Strides made since 1st test-tube baby

? Twenty-five years after the birth of the first test-tube baby, success rates have doubled, but the quest for parenthood remains frustrating and expensive for most infertile couples.

The birth of Louise Brown on July 25, 1978, marked a revolution in fertility treatment. More than 1 million babies have been born through in vitro fertilization since Dr. Robert Edwards and Dr. Patrick Steptoe achieved their breakthrough in 1978 in Cambridge.

As Brown, a postal worker living in Bristol, England, celebrates her birthday today, fertility experts note the progress that’s been made.

“It’s always frustrating, but I think it has improved inordinately in the last 20 years,” said Dr.
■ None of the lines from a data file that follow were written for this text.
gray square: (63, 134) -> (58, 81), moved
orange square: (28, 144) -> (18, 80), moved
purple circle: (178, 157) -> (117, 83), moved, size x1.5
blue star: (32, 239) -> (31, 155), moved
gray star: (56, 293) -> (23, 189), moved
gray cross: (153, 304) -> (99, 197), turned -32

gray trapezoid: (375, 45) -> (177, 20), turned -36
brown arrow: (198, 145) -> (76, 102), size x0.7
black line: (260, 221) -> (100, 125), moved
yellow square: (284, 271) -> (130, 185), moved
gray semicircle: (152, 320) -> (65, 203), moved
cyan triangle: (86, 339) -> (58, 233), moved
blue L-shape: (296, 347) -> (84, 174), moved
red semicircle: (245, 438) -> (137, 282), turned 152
Francoise Shenkin, a fertility expert from the University of London.

The average probability of an infertile couple taking home a baby after a cycle of IVF today is 1 in 5. That’s about the same chance that healthy couples have of conceiving naturally each menstrual cycle, so fertility techniques have managed to restore the overall odds to normal, said Dr. Alison Murdoch, chairwoman of the British Fertility Society.
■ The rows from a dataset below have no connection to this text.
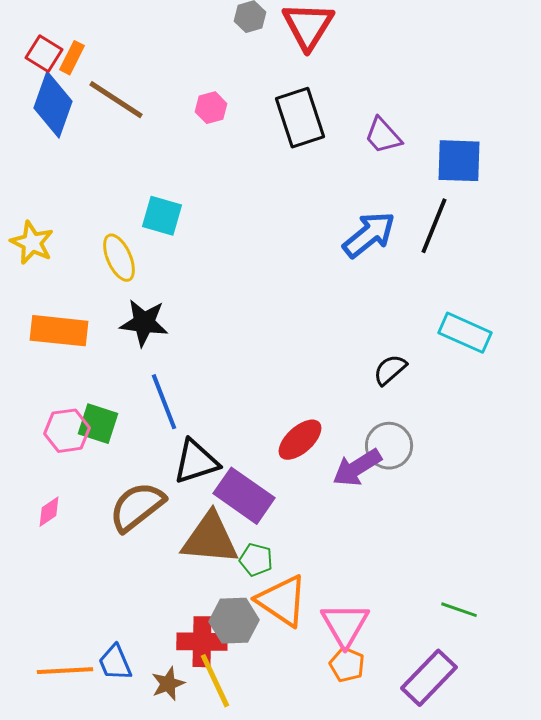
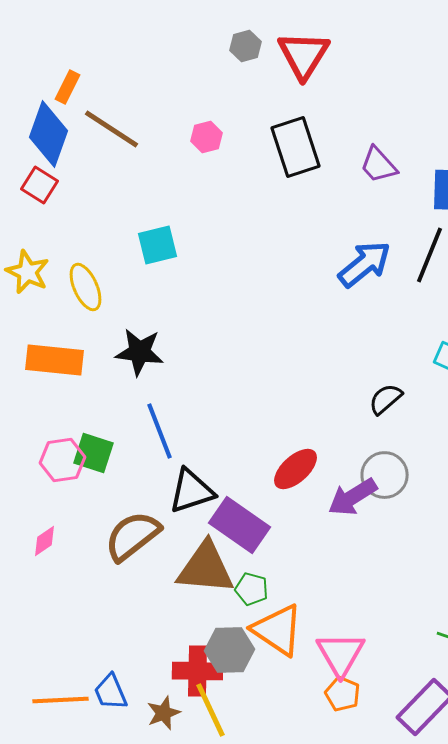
red square: (44, 54) -> (40, 185), moved
cyan square: (162, 216) -> (158, 245), turned -30
yellow ellipse: (119, 258) -> (86, 287), moved

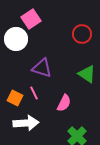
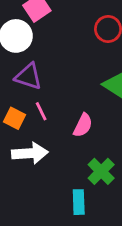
purple triangle: (42, 68) -> (28, 76), moved

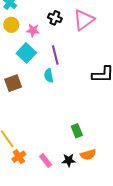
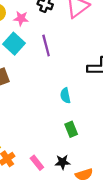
cyan semicircle: (49, 76) -> (65, 96), moved
orange semicircle: (88, 155) -> (84, 174), moved

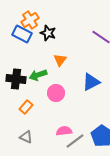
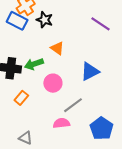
orange triangle: (60, 60) -> (57, 48), turned -32
gray triangle: (26, 137) -> (26, 138), moved
gray line: (75, 141) -> (73, 105), moved

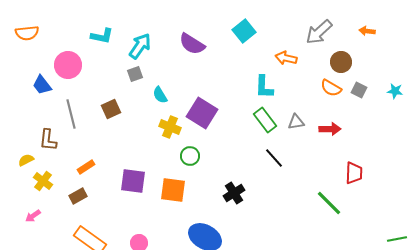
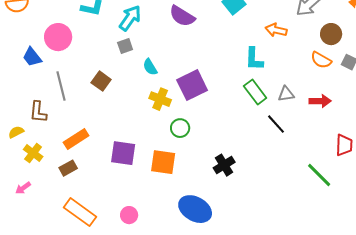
brown square: (111, 109) -> (101, 81), turned -30
purple square: (202, 113) -> (192, 85), turned 32
black line: (274, 158) -> (276, 124), moved
orange rectangle: (86, 167) -> (76, 139), size x1.4

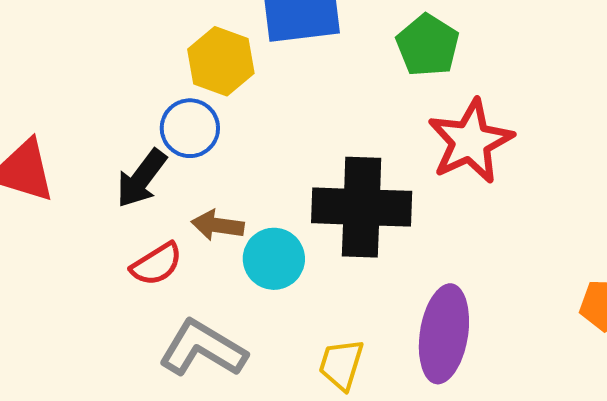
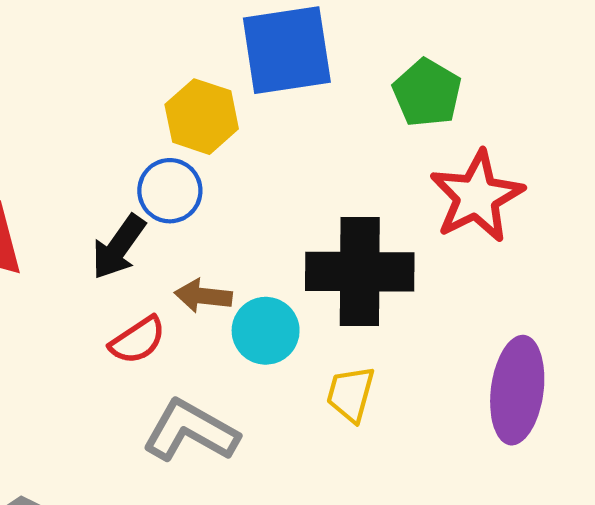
purple ellipse: (444, 334) -> (517, 390), moved
yellow trapezoid: (341, 364) -> (351, 394), moved

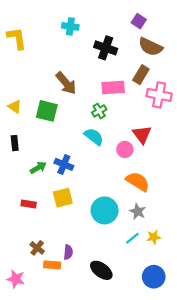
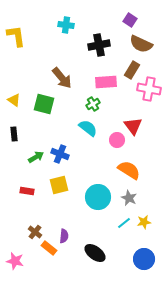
black cross: (106, 48) -> (99, 45), turned -30
orange rectangle: (52, 265) -> (49, 248), turned 35

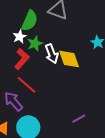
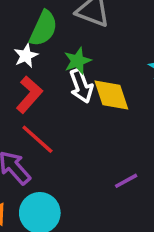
green star: (35, 44) -> (78, 61), moved
purple line: (79, 119) -> (126, 181), moved

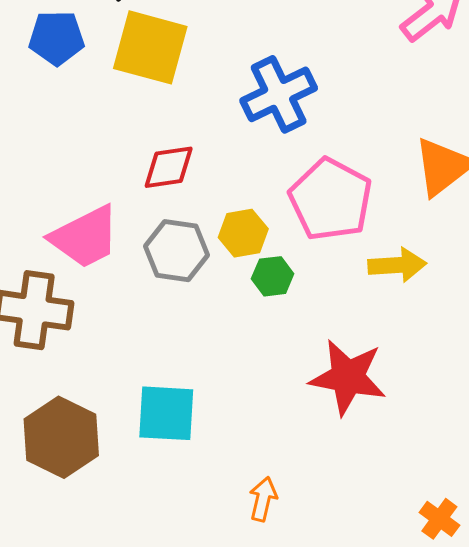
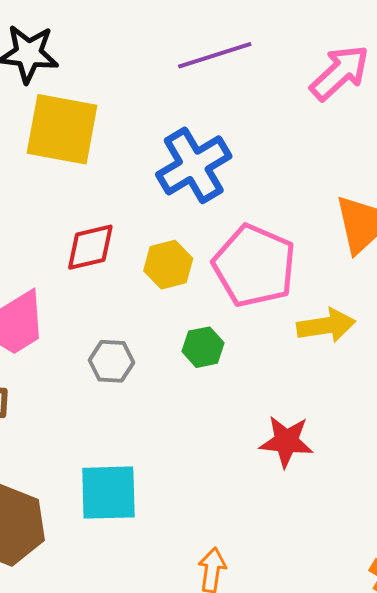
yellow hexagon: (243, 233) -> (168, 265), moved
gray hexagon: (177, 251) -> (112, 361), moved, size x0.7
red star: (348, 377) -> (286, 441), size x0.7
Even so, one out of every six couples struggle to become parents, and scientists have not yet been able to fix the biggest problem of all — a woman’s age.

“We can’t turn the clock back,” Murdoch said. “It’s a real tragedy when I get someone who comes along at 37 and they’ve been busy spending the last seven years of their lives getting the house right, getting the job sorted out and going on holidays and thinking ‘OK, we’ll have a family now,’ and they’ve left it too late.”

Although the specific cause of the infertility is a major factor, the mother’s age has become the most important determinant of IVF success as many of the other hurdles have been overcome with scientific progress, experts say.